Лицо Элис омрачилось.
– Нет у нас телушки. Ни толстой, ни какой еще.
Юная Эйлин, в детстве запавшая на Барни, вставила:
– Зато есть полугодовалый поросенок! Мы с мамой хотели пустить его на сало. Можно его зажарить.
Нед кивнул. Наконец-то вся семья соберется вместе!
Когда сели за обед, Нед снова вспомнил о бедах Марджери. Матушка оживилась, гадала вслух, какие приключения выпали на долю Барни, коли тот побывал в Севилье, в Антверпене и на Испаньоле. Нед рассеянно отвечал, поддерживая беседу, а сам продолжал размышлять.

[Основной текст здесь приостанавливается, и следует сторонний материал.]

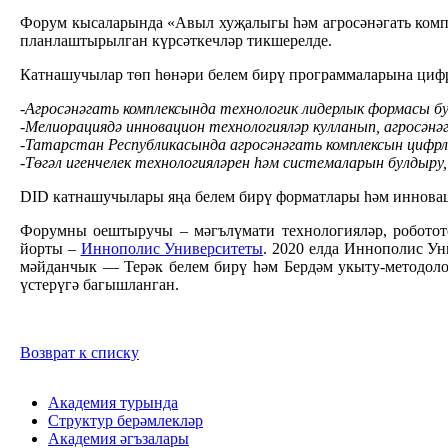
Форум кысаларында «Авыл хуҗалыгы һәм агросәнәгать компл
планлаштырылган күрсәткечләр тикшерелде.
Катнашучылар төп һөнәри белем бирү программаларына цифрл
-Агросәнәгать комплексында технологик лидерлык формасы б
-Мелиорациядә инновацион технологияләр кулланып, агросәнә
-Татарстан Республикасында агросәнәгать комплексын цифр
-Төгәл игенчелек технологияләрен һәм системаларын булдыру
DID катнашучылары яңа белем бирү форматлары һәм иннова
Форумны оештыручы – мәгълүмати технологияләр, робототе
йорты –
Иннополис Университеты
. 2020 елда Иннополис У
мәйданчык — Терәк белем бирү һәм Бердәм укыту-методоло
үстерүгә багышланган.
Возврат к списку
Академия турында
Структур берәмлекләр
Академия әгъзалары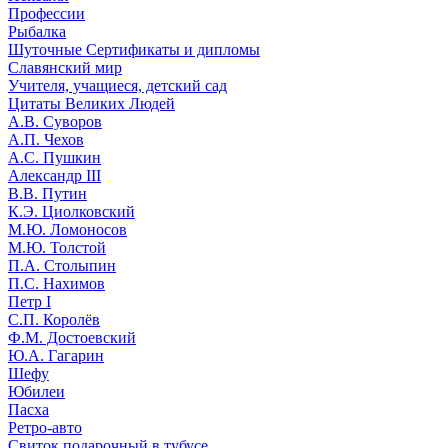
Профессии
Рыбалка
Шуточные Сертификаты и дипломы
Славянский мир
Учителя, учащиеся, детский сад
Цитаты Великих Людей
А.В. Суворов
А.П. Чехов
А.С. Пушкин
Александр III
В.В. Путин
К.Э. Циолковский
М.Ю. Ломоносов
М.Ю. Толстой
П.А. Столыпин
П.С. Нахимов
Петр I
С.П. Королёв
Ф.М. Достоевский
Ю.А. Гагарин
Шефу
Юбилеи
Пасха
Ретро-авто
Свиток подарочный в тубусе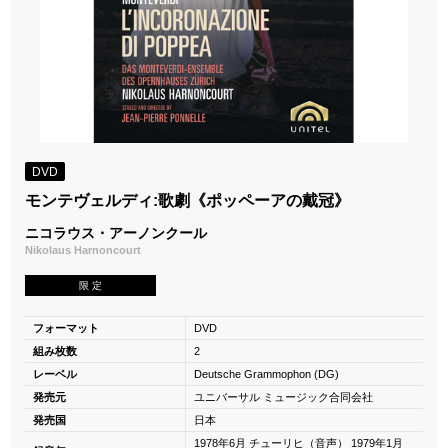
DVD
モンテヴェルディ:歌劇《ポッペーアの戴冠》
ニコラウス・アーノンクール
Nikolaus Harnoncourt
限 定
フォーマット
DVD
組み枚数
2
レーベル
Deutsche Grammophon (DG)
発売元
ユニバーサル ミュージック合同会社
発売国
日本
1978年6月 チューリヒ（音声） 1979年1月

Марджери просила предостеречь пуритан, чтобы те пришли вооруженными, и надеялась, что Суизин погибнет в разгоревшейся стычке. Однако она постыдилась поведать Неду истинную причину своего желания, и он, преисполненный лучших намерений, сам того не желая, все испортил: стычки не будет, мощи не вынесут из собора, у пуритан не появится повода возмущаться, а у Суизина не будет предлога для нападения.
Надо как-то исправить то, что уже сделано. Это выглядело почти невозможным. Декан Ричардс наверняка откажется, если предложить ему устроить побоище в храме.
Можно, конечно, все подстроить – для этого достаточно сообщить всем, кто замешан в этом деле, что декан захоронит мощи святого Адольфа на рассвете. Но ведь это еще не все. Кто знает, как повернется? Суизина могут ранить – а могут и не ранить. Для безопасности Марджери надо бы проследить, чтобы графу перепало как следует.
Как превратить завтрашние похороны в ловушку для Суизина?
Может, воспользоваться коварным планом Ролло, слегка тот изменив?
Замысел начал обретать очертания. Можно заманить Суизина в собор, скормив графу какую-нибудь убедительную ложь. Но католики не доверяют Неду. Хорошо, а кому они доверяют?